WHAT TO DO
Please write out the listing beneath this sentence exactly, from its first line to the line with "कार्तिक सङ्क्रान्ति", and stop there.

+---+

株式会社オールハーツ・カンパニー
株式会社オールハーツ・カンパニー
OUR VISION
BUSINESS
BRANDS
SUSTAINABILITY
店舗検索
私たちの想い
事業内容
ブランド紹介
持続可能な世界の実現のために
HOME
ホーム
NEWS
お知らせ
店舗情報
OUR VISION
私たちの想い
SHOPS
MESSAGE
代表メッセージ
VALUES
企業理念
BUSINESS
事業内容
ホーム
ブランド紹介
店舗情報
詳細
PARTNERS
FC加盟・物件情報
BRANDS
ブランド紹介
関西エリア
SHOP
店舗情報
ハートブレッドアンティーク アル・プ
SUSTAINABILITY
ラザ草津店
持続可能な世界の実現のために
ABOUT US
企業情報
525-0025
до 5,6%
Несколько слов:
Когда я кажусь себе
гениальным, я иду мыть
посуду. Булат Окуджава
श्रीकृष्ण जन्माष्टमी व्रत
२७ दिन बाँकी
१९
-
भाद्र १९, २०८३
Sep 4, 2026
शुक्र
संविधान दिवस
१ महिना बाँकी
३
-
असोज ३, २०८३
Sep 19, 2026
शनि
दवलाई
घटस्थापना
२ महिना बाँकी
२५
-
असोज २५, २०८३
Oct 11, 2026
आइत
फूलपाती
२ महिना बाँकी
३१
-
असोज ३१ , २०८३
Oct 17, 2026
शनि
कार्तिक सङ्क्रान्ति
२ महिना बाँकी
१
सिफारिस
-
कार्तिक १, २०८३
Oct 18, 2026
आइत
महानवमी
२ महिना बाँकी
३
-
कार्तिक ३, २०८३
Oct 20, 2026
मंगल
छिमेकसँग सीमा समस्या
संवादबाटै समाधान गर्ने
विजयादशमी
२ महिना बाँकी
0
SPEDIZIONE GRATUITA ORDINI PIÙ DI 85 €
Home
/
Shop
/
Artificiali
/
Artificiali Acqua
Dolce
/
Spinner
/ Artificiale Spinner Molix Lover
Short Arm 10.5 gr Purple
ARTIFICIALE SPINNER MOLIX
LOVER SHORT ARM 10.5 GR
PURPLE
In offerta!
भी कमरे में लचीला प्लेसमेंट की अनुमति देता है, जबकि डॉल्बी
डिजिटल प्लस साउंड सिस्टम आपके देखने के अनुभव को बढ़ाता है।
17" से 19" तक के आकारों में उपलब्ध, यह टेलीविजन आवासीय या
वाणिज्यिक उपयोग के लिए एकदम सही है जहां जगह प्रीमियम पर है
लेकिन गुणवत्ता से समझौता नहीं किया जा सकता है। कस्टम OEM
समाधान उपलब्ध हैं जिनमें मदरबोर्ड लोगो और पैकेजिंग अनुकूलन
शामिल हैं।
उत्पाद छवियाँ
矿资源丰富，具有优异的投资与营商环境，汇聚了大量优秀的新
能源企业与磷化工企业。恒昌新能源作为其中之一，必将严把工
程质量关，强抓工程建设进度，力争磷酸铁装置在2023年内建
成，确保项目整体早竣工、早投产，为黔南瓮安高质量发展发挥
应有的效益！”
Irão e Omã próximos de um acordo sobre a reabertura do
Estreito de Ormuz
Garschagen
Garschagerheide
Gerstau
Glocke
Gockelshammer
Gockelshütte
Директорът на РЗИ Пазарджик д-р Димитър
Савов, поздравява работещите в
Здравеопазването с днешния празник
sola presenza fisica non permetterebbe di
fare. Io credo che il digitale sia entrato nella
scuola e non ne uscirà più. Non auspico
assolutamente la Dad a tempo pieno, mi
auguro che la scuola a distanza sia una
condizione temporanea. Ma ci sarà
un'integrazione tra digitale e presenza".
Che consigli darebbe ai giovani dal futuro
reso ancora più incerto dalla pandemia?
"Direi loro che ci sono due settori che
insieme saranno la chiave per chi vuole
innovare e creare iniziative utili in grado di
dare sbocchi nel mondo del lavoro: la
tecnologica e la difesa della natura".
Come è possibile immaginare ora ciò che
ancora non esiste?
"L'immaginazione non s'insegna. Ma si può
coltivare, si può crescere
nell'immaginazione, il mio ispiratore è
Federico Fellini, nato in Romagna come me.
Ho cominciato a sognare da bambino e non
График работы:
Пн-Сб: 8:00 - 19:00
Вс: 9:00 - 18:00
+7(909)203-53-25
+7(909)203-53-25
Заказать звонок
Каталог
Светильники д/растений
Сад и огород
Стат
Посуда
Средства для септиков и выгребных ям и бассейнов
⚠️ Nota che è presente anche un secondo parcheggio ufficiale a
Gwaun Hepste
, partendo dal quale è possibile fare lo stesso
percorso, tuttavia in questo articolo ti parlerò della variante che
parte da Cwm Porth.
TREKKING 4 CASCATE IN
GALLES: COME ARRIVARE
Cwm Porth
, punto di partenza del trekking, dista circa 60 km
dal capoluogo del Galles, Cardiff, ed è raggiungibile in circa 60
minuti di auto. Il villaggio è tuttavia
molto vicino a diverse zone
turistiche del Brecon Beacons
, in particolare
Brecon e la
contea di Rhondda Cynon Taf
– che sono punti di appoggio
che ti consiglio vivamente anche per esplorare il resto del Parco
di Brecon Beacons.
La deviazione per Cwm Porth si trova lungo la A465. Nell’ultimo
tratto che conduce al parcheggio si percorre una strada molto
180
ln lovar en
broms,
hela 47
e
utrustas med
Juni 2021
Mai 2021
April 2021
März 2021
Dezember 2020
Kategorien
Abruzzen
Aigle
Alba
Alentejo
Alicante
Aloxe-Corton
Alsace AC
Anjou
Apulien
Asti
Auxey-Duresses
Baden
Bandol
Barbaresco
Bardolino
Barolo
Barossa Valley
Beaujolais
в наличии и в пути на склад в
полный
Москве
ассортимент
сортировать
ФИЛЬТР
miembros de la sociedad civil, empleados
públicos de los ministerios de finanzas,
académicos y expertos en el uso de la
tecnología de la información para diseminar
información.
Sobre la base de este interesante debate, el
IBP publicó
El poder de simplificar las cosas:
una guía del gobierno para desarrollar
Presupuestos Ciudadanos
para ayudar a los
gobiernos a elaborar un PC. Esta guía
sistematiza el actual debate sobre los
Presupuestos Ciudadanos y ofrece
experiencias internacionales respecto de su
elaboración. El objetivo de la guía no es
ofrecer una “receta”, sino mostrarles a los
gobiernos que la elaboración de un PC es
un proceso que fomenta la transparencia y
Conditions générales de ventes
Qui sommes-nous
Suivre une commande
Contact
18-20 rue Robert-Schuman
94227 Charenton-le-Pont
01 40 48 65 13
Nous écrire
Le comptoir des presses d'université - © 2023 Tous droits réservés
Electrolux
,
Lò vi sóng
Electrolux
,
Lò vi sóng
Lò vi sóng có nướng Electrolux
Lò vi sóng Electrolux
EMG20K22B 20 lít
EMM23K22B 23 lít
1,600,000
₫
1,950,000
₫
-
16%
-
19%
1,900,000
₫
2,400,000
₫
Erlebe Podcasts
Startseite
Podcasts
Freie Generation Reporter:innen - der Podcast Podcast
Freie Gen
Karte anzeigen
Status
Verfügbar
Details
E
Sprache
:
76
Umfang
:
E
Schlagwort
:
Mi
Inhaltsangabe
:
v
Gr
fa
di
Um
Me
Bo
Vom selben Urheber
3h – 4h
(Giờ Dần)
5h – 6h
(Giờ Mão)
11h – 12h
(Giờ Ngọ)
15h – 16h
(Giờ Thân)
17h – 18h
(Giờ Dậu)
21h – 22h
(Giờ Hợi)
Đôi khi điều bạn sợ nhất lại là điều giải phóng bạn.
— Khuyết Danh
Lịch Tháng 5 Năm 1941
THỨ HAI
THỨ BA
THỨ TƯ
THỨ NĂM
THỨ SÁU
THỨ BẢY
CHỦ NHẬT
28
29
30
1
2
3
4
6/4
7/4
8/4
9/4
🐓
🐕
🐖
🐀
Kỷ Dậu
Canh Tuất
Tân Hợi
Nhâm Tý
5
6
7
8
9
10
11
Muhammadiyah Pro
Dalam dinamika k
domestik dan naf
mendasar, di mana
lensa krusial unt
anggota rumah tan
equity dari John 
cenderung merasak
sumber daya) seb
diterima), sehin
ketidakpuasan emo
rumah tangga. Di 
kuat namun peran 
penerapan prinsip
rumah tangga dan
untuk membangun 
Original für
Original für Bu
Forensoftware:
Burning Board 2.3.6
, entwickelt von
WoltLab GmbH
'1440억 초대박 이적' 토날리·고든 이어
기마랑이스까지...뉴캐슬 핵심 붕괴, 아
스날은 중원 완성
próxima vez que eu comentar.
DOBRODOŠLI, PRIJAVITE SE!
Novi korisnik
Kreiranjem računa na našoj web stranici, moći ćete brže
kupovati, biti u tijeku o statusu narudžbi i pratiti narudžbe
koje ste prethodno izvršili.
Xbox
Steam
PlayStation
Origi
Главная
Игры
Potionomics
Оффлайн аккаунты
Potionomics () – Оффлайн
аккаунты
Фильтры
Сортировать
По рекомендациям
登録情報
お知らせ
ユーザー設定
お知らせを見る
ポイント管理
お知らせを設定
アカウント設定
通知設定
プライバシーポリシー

+---+

COMPLETED EXERCISE
株式会社オールハーツ・カンパニー
株式会社オールハーツ・カンパニー
OUR VISION
BUSINESS
BRANDS
SUSTAINABILITY
店舗検索
私たちの想い
事業内容
ブランド紹介
持続可能な世界の実現のために
HOME
ホーム
NEWS
お知らせ
店舗情報
OUR VISION
私たちの想い
SHOPS
MESSAGE
代表メッセージ
VALUES
企業理念
BUSINESS
事業内容
ホーム
ブランド紹介
店舗情報
詳細
PARTNERS
FC加盟・物件情報
BRANDS
ブランド紹介
関西エリア
SHOP
店舗情報
ハートブレッドアンティーク アル・プ
SUSTAINABILITY
ラザ草津店
持続可能な世界の実現のために
ABOUT US
企業情報
525-0025
до 5,6%
Несколько слов:
Когда я кажусь себе
гениальным, я иду мыть
посуду. Булат Окуджава
श्रीकृष्ण जन्माष्टमी व्रत
२७ दिन बाँकी
१९
-
भाद्र १९, २०८३
Sep 4, 2026
शुक्र
संविधान दिवस
१ महिना बाँकी
३
-
असोज ३, २०८३
Sep 19, 2026
शनि
दवलाई
घटस्थापना
२ महिना बाँकी
२५
-
असोज २५, २०८३
Oct 11, 2026
आइत
फूलपाती
२ महिना बाँकी
३१
-
असोज ३१ , २०८३
Oct 17, 2026
शनि
कार्तिक सङ्क्रान्ति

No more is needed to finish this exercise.